== Task item ==
A verbatim transcript of the data that follows, free of images, is the expected result.

== Information provided ==
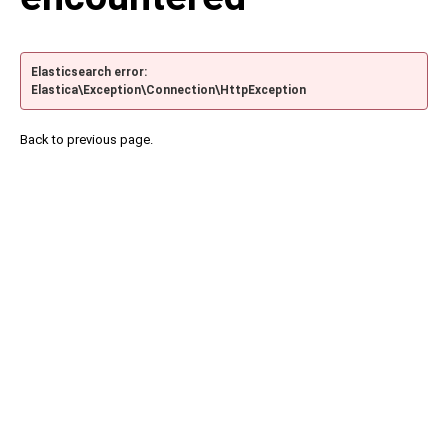
Elasticsearch error:
Elastica\Exception\Connection\HttpException
Back to previous page.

== Answer to this task ==
Elasticsearch error:
Elastica\Exception\Connection\HttpException
Back to previous page.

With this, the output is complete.